21. Il résulte de ce qui a été dit aux points 12 à 17 que Mme D...n'est pas fondée à soutenir qu'en prévoyant la création d'une zone 1AUhb, d'une surface d'ailleurs limitée, les auteurs du plan local d'urbanisme auraient commis une erreur manifeste d'appréciation.
22. Il résulte de tout ce qui précède que Mme D...n'est pas fondée à soutenir que c'est à tort que, par le jugement attaqué, le tribunal administratif d'Amiens a rejeté sa demande.
Sur les frais liés au litige :
23. Les dispositions de l'article L. 761-1 du code de justice administrative font obstacle à ce que soit mis à la charge de la commune d'Airion, qui n'est pas, dans la présente instance, la partie perdante, le versement d'une somme à MmeD....

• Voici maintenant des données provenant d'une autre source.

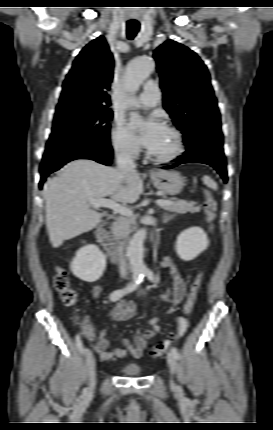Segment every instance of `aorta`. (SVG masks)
<instances>
[{"mask_svg":"<svg viewBox=\"0 0 273 430\" xmlns=\"http://www.w3.org/2000/svg\"><path fill=\"white\" fill-rule=\"evenodd\" d=\"M154 69V62L150 57H140L132 60L125 74V89L130 95H134L140 85L150 76ZM133 117L138 119L140 116L133 113ZM146 229L142 228L135 232L127 247L126 256L129 260L131 269L134 273H143L147 271L144 264V240L146 238Z\"/></svg>","mask_w":273,"mask_h":430,"instance_id":"1","label":"aorta"}]
</instances>
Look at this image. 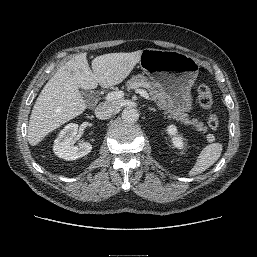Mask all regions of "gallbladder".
I'll list each match as a JSON object with an SVG mask.
<instances>
[{"instance_id":"gallbladder-1","label":"gallbladder","mask_w":257,"mask_h":257,"mask_svg":"<svg viewBox=\"0 0 257 257\" xmlns=\"http://www.w3.org/2000/svg\"><path fill=\"white\" fill-rule=\"evenodd\" d=\"M91 94L92 93L90 91H82V95L85 99H89Z\"/></svg>"}]
</instances>
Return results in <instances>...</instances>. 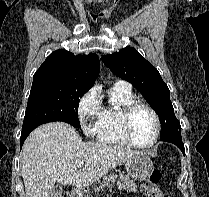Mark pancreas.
I'll list each match as a JSON object with an SVG mask.
<instances>
[{"mask_svg": "<svg viewBox=\"0 0 209 197\" xmlns=\"http://www.w3.org/2000/svg\"><path fill=\"white\" fill-rule=\"evenodd\" d=\"M117 179V174L112 173L108 176H104L102 181H99V187L94 188L95 192L98 193L101 188L104 186L112 187V183H114ZM117 185L120 189H124L128 192H136L137 185L135 182L130 179L128 175L122 176L118 179Z\"/></svg>", "mask_w": 209, "mask_h": 197, "instance_id": "1", "label": "pancreas"}]
</instances>
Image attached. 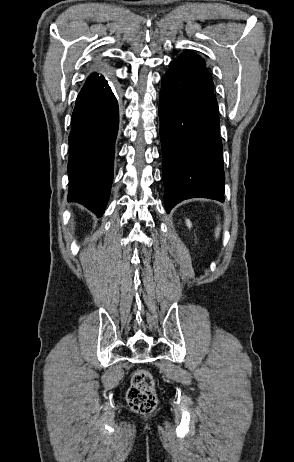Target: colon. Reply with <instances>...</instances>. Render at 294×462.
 <instances>
[{
    "mask_svg": "<svg viewBox=\"0 0 294 462\" xmlns=\"http://www.w3.org/2000/svg\"><path fill=\"white\" fill-rule=\"evenodd\" d=\"M154 379L146 369L136 371L127 391V401L131 409L137 413L147 414L157 406Z\"/></svg>",
    "mask_w": 294,
    "mask_h": 462,
    "instance_id": "colon-1",
    "label": "colon"
}]
</instances>
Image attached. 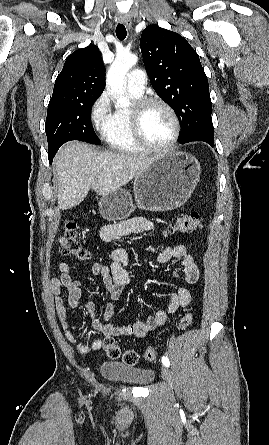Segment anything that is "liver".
<instances>
[{"label": "liver", "mask_w": 269, "mask_h": 445, "mask_svg": "<svg viewBox=\"0 0 269 445\" xmlns=\"http://www.w3.org/2000/svg\"><path fill=\"white\" fill-rule=\"evenodd\" d=\"M157 157L114 151L100 152L79 142L65 144L54 160L58 205L62 210L79 205L90 189L106 195L126 185Z\"/></svg>", "instance_id": "1"}]
</instances>
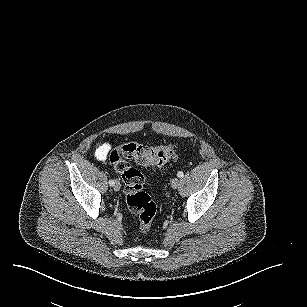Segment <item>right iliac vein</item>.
<instances>
[{"label": "right iliac vein", "instance_id": "obj_1", "mask_svg": "<svg viewBox=\"0 0 307 307\" xmlns=\"http://www.w3.org/2000/svg\"><path fill=\"white\" fill-rule=\"evenodd\" d=\"M115 191H119L121 188L120 182L118 180H116L114 186H113Z\"/></svg>", "mask_w": 307, "mask_h": 307}]
</instances>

24. Il y a lieu, dans les circonstances de l'espèce, de mettre à la charge de Mme D...le versement à la commune d'Airion de la somme de 1 500 euros sur le fondement de l'article L. 761-1 du code de justice administrative.
DÉCIDE :
Article 1er : La requête de Mme D...est rejetée.
Article 2 : Mme D...versera la somme de 1 500 euros à la commune d'Airion au titre de l'article L. 761-1 du code de justice administrative.
Article 3 : Le présent arrêt sera notifié à Mme A...D...et à la commune d'Airion.
Copie en sera transmise pour information au préfet de l'Oise.